We began our travels to Northern Ireland by flying into Dublin, renting a car and driving the few hours north. Arriving late at night, we checked into the cozy Maghernahar House. Morning quickly came and we woke to a delicious breakfast and friendly hosts who offered suggestions for stops along Northern Ireland’s Coastal Causeway Route.
We packed up our stuff and began driving to our first stop: The Dark Hedges. Located along Bregagh Road near Armoy in County Antrim, the parallel rows of beech trees were originally planted in the eighteenth century by the Stuart family. The inviting and impressive path was designed for visitors arriving at their estate, the Gracehill Manor.
Two centuries later the trees remain as they were and are now one of the most popular scenic spots to visit in Northern Ireland. Creating a tunnel for those who drive or walk underneath, this avenue of intertwining beech trees is an eerie and beautiful sight. There is limited parking on the small, quiet road so arriving early is recommended.

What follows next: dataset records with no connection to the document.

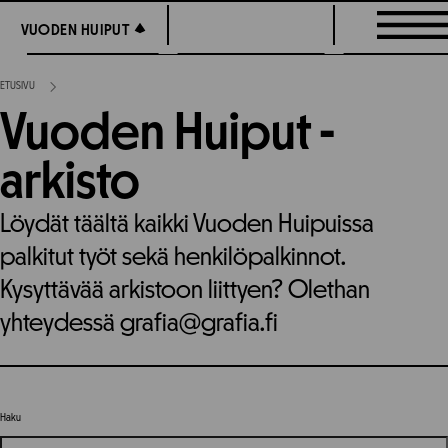
Siirry
VUODEN HUIPUT
VUODEN HUIPUT
suoraan
sisältöön
ETUSIVU
Vuoden Huiput -
arkisto
Löydät täältä kaikki Vuoden Huipuissa
palkitut työt sekä henkilöpalkinnot.
Kysyttävää arkistoon liittyen? Olethan
yhteydessä grafia@grafia.fi
Haku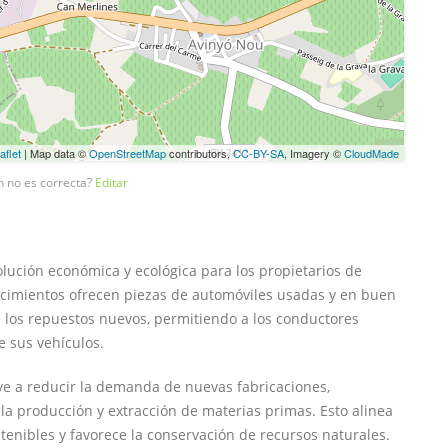
aflet
| Map data ©
OpenStreetMap
contributors,
CC-BY-SA
, Imagery ©
CloudMade
n no es correcta?
Editar
ución económica y ecológica para los propietarios de
lecimientos ofrecen piezas de automóviles usadas y en buen
los repuestos nuevos, permitiendo a los conductores
e sus vehículos.
uye a reducir la demanda de nuevas fabricaciones,
la producción y extracción de materias primas. Esto alinea
tenibles y favorece la conservación de recursos naturales.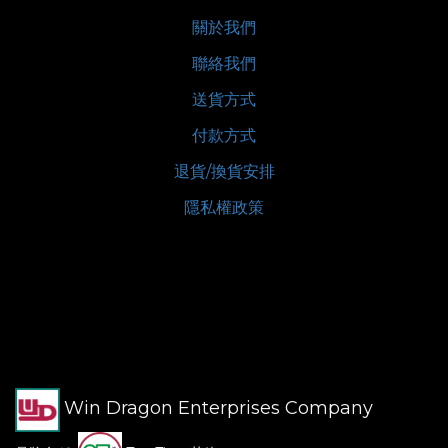
關於我們
聯絡我們
送貨方式
付款方式
退貨/換貨安排
隱私權政策
Win Dragon Enterprises Company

Continuing past the Dark Hedges, we drove on towards the small village of Bushmills in County Antrim where the Old Bushmill’s Whiskey Distillery is located. Unfortunately, the distillery was not yet open for the day but we could still smell the distinct aroma of whiskey in the air.

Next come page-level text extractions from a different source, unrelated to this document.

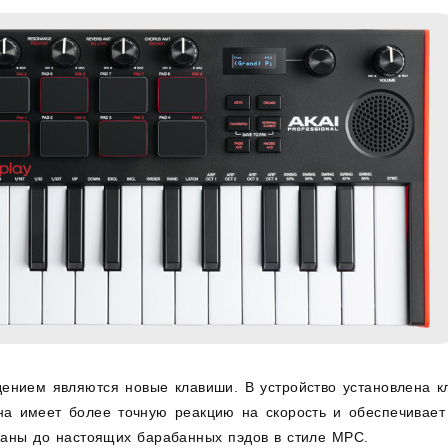
ением являются новые клавиши. В устройство установлена кл
на имеет более точную реакцию на скорость и обеспечивает
аны до настоящих барабанных пэдов в стиле MPC.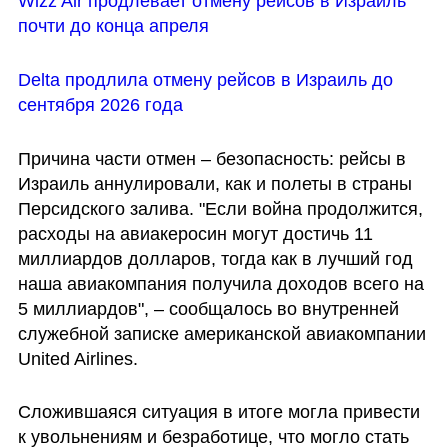
Wizz Air продлевает отмену рейсов в Израиль 
почти до конца апреля
Delta продлила отмену рейсов в Израиль до 
сентября 2026 года
Причина части отмен – безопасность: рейсы в 
Израиль аннулировали, как и полеты в страны 
Персидского залива. "Если война продолжится, 
расходы на авиакеросин могут достичь 11 
миллиардов долларов, тогда как в лучший год 
наша авиакомпания получила доходов всего на 
5 миллиардов", – сообщалось во внутренней 
служебной записке американской авиакомпании 
United Airlines. 
Сложившаяся ситуация в итоге могла привести 
к увольнениям и безработице, что могло стать 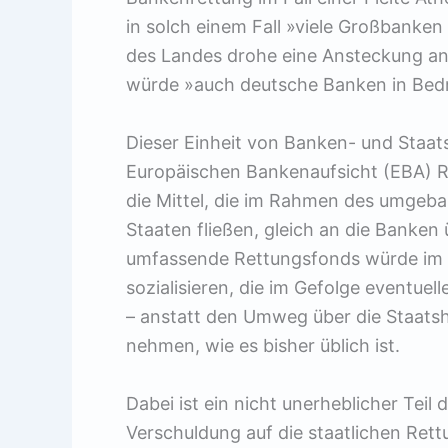
in solch einem Fall »viele Großbanken
des Landes drohe eine Ansteckung and
würde »auch deutsche Banken in Bedr
Dieser Einheit von Banken- und Staats
Europäischen Bankenaufsicht (EBA) Re
die Mittel, die im Rahmen des umgeb
Staaten fließen, gleich an die Banken
umfassende Rettungsfonds würde im E
sozialisieren, die im Gefolge eventue
– anstatt den Umweg über die Staatsh
nehmen, wie es bisher üblich ist.
Dabei ist ein nicht unerheblicher Teil
Verschuldung auf die staatlichen Rett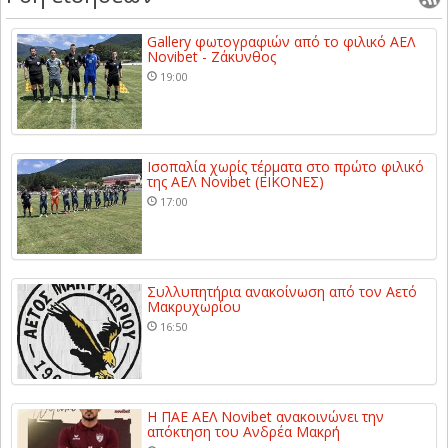
Gallery φωτογραφιών από το φιλικό ΑΕΛ
Novibet - Ζάκυνθος
19:00
Ισοπαλία χωρίς τέρματα στο πρώτο φιλικό
της ΑΕΛ Novibet (ΕΙΚΟΝΕΣ)
17:00
Συλλυπητήρια ανακοίνωση από τον Αετό
Μακρυχωρίου
16:50
Η ΠΑΕ ΑΕΛ Novibet ανακοινώνει την
απόκτηση του Ανδρέα Μακρή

To guarantee your tour of the oldest working distillery in Ireland make sure you arrive during their opening hours and early as it is first come, first serve.
Our next stop was Dunluce castle. Perched atop a steep cliff overlooking the sea, these thirteenth century castle ruins create a spectacular backdrop.
We paid the £2 entrance fee and entered through the small gate to explore the remains of the medieval Dunluce castle. The melodic sounds of the crashing waves below created a soothing atmosphere as we wandered around the grounds. It’s easy to imagine how exquisite the castle must have been before the walls became just a shell of crumbling stones. Surrounding the castle are other paths that travel down the cliff side creating more spectacular views of the area.
After spending some time wandering around Dunluce Castle we drove onwards to Giant’s Causeway. Once we arrived, we parked in the large lot located a short walking distance to the main entrance. We entered the large visitor’s center and souvenir shop to pay our £9 which included the entrance fee, audio headset, guided walking tour (if you want), and parking. The online ticket price is discounted. We exited the visitor’s center and began walking in the direction of Giant’s Causeway.
The walk was easy, but lengthy. Due to the location along the coast it can be quite windy and cold so make sure to dress appropriately. The paved sidewalk wraps around the gorgeous coastline eventually leading you to the plains of basalt columns that stack into mounds above the sea.
There are over 40,000 interconnecting basalt columns that were formed by volcanic activity. The causeway is very crowded but, fortunately, we were able to capture a few photographs at creative angles without a bunch of other visitors in them.
The causeway is quite expansive, as it covers a large surface area, with varying heights of basalt columns. From afar the causeway isn’t all that impressive but once you approach the basalt columns and are able to walk amongst the mostly hexagonal stones it becomes quite magical.
We only walked along the causeway but there are more hikes that you can do if you continue past the causeway and head up the side of the hill.
Leaving Giant’s Causeway, our next stop along the Coastal Causeway route was the White Park Bay Beach. We only knew about this beautiful beach thanks to the recommendation from our lovely B&B hosts. Along the main coastal route, near Ballycastle in County Antrim, are easy to follow signs leading you to a small parking lot near the main road.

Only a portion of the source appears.